Jerry Wayne Hussey (born 26 May 1958) is an English musician who was born in Bristol, England. He is best known as the lead singer of the Mission, and as the guitarist of the Sisters of Mercy.

==Biography==
Hussey grew up in Bristol. He was influenced at a young age by Marc Bolan and his band T. Rex, and was thus inspired to become a guitarist. Brought up in the LDS Church, he rebelled against his parents' wishes that he serve as a missionary and moved to Liverpool in the late 1970s to join the scene around Eric's Club, a noted nightclub of the time.

Hussey started to perform, most notably with Pauline Murray and the Invisible Girls, with whom he started songwriting. The first success for Hussey came when he joined Dead or Alive at the request of frontman Pete Burns. After Burns retreated to become more studio-based, Hussey decided to leave and was offered a position with the Sisters of Mercy, concentrating on twelve-string and six-string guitars, contributing to arrangements and using his higher ranged voice for backing vocals which contrasted with Andrew Eldritch's melancholic baritone. After leaving the Sisters of Mercy, Hussey and bassist Craig Adams set up the Mission, recruiting Mick Brown on drums and Simon Hinkler on guitars. He lived in Leeds for a while before moving to London towards the end of the 1980s.
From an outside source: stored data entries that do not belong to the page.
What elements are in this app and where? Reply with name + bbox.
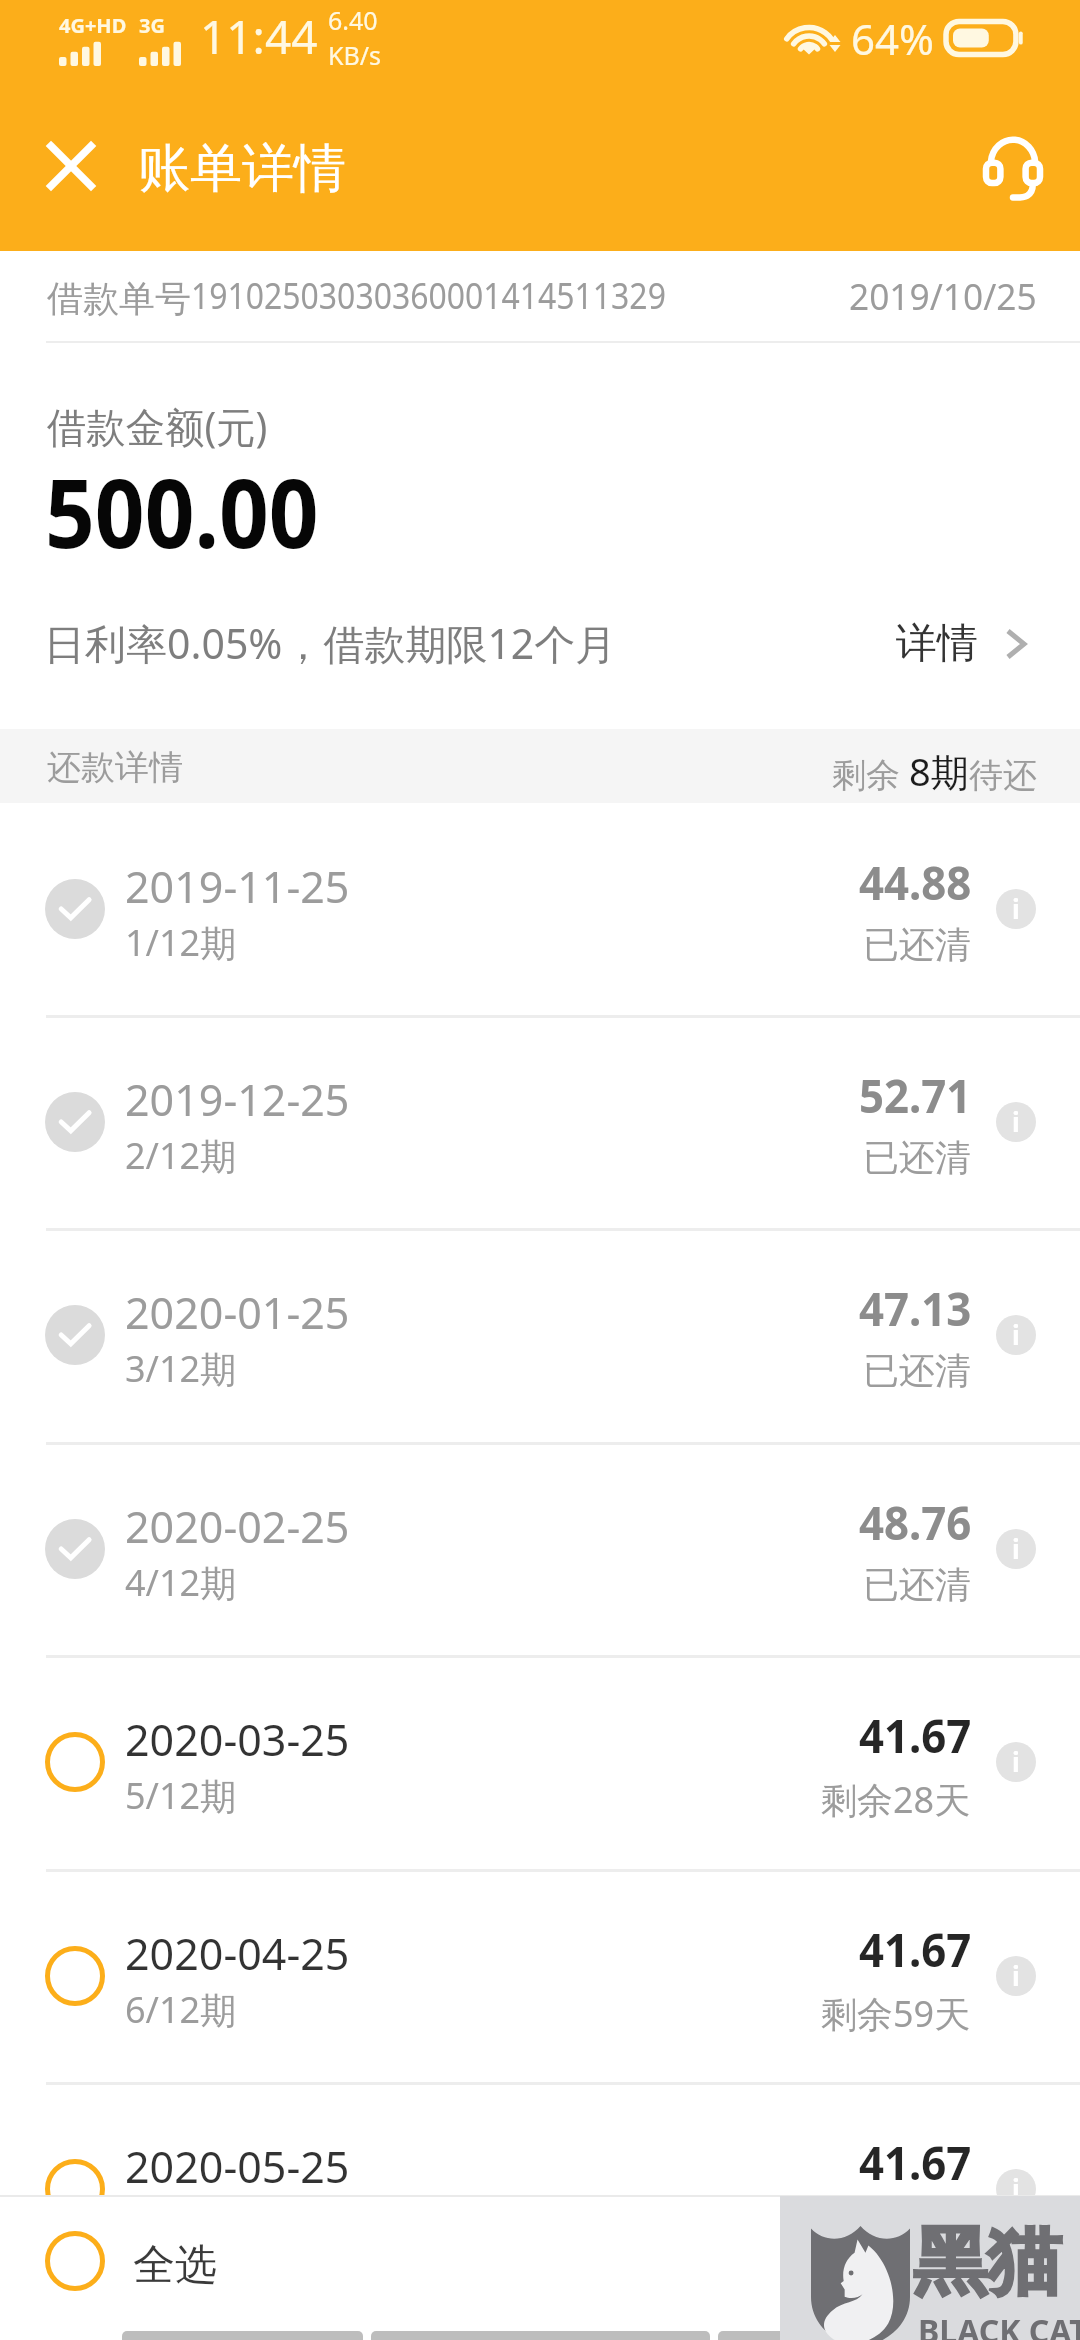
staticText: 2019-11-25 — [125, 857, 350, 916]
staticText: 剩余89天 — [821, 2202, 971, 2251]
staticText: 2/12期 — [125, 1131, 237, 1180]
staticText: 3/12期 — [125, 1344, 237, 1393]
staticText: i — [1012, 2171, 1020, 2206]
staticText: 账单详情 — [138, 136, 346, 202]
button[interactable]: Recents — [718, 2331, 959, 2340]
staticText: 41.67 — [859, 1704, 972, 1767]
button[interactable]: 全选 — [0, 2195, 1080, 2340]
button[interactable]: Back — [122, 2331, 363, 2340]
button[interactable]: 详情 — [896, 618, 1026, 670]
button[interactable]: Close — [0, 76, 124, 251]
staticText: 已还清 — [863, 1562, 971, 1607]
staticText: BLACK CAT — [918, 2308, 1080, 2340]
staticText: 6/12期 — [125, 1985, 237, 2034]
staticText: 6.40 — [328, 3, 378, 37]
staticText: i — [1012, 891, 1020, 926]
staticText: 7/12期 — [125, 2198, 237, 2247]
staticText: 黑猫 — [913, 2216, 1061, 2309]
button[interactable]: Info — [996, 2169, 1036, 2209]
staticText: KB/s — [328, 38, 382, 72]
button[interactable]: 2020-01-25 — [0, 1228, 1080, 1441]
staticText: i — [1012, 1104, 1020, 1139]
button[interactable]: Home — [371, 2331, 710, 2340]
staticText: 19102503030360001414511329 — [191, 271, 666, 320]
staticText: 剩余59天 — [821, 1989, 971, 2038]
staticText: 借款单号 — [47, 276, 191, 321]
staticText: 41.67 — [859, 2131, 972, 2194]
staticText: 2020-05-25 — [125, 2137, 350, 2196]
button[interactable]: Customer service — [948, 79, 1078, 254]
button[interactable]: Info — [996, 1956, 1036, 1996]
staticText: 8期 — [909, 745, 969, 797]
staticText: 还款详情 — [47, 746, 183, 789]
staticText: 待还 — [969, 754, 1037, 797]
staticText: 41.67 — [859, 1918, 972, 1981]
button[interactable]: Info — [996, 1742, 1036, 1782]
staticText: 64% — [851, 10, 934, 67]
staticText: 3G — [139, 12, 165, 39]
staticText: i — [1012, 1958, 1020, 1993]
staticText: i — [1012, 1317, 1020, 1352]
staticText: i — [1012, 1744, 1020, 1779]
staticText: 2020-02-25 — [125, 1497, 350, 1556]
staticText: i — [1012, 1531, 1020, 1566]
staticText: 剩余28天 — [821, 1775, 971, 1824]
staticText: 4G+HD — [59, 12, 127, 39]
staticText: 剩余 — [832, 751, 909, 797]
staticText: 2019-12-25 — [125, 1070, 350, 1129]
staticText: 借款金额(元) — [47, 398, 268, 454]
button[interactable]: 2019-12-25 — [0, 1015, 1080, 1228]
staticText: 2020-03-25 — [125, 1710, 350, 1769]
button[interactable]: Info — [996, 1529, 1036, 1569]
staticText: 已还清 — [863, 922, 971, 967]
staticText: 1/12期 — [125, 918, 237, 967]
staticText: 47.13 — [859, 1277, 972, 1340]
staticText: 已还清 — [863, 1348, 971, 1393]
staticText: 2020-04-25 — [125, 1924, 350, 1983]
button[interactable]: 2020-03-25 — [0, 1655, 1080, 1868]
staticText: 5/12期 — [125, 1771, 237, 1820]
staticText: 4/12期 — [125, 1558, 237, 1607]
staticText: 已还清 — [863, 1135, 971, 1180]
button[interactable]: Info — [996, 1315, 1036, 1355]
button[interactable]: 2020-04-25 — [0, 1869, 1080, 2082]
staticText: 11:44 — [200, 5, 318, 68]
staticText: 2020-01-25 — [125, 1283, 350, 1342]
staticText: 44.88 — [859, 851, 972, 914]
button[interactable]: 2019-11-25 — [0, 802, 1080, 1015]
staticText: 52.71 — [859, 1064, 972, 1127]
staticText: 500.00 — [45, 446, 319, 575]
button[interactable]: 2020-05-25 — [0, 2082, 1080, 2295]
staticText: 48.76 — [859, 1491, 972, 1554]
staticText: 2019/10/25 — [849, 272, 1037, 321]
staticText: 全选 — [133, 2239, 217, 2292]
staticText: 详情 — [896, 618, 978, 670]
button[interactable]: Info — [996, 1102, 1036, 1142]
button[interactable]: 2020-02-25 — [0, 1442, 1080, 1655]
staticText: 日利率0.05%，借款期限12个月 — [44, 615, 617, 671]
button[interactable]: Info — [996, 889, 1036, 929]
Hussey has produced and played on records by the Mission's Mercury Records labelmates All About Eve and in the late 1990s provided some remixes for Cleopatra Records. He also produced, remixed and appeared on some tracks for the US band Gossamer including the track "Run" for the first Unquiet Grave compilation album by Cleopatra Records. He also produced and played on Brilliant Mistakes (1996) by the Greek band the Flowers of Romance. Hussey has played live with both Gary Numan and the Cure. He is a Liverpool F.C. supporter and after his team's victory in the Champions League Final of 2005, he composed the song entitled "Draped in Red" featured on the studio album God Is a Bullet.

In 2019, Hussey released his autobiography Salad Daze.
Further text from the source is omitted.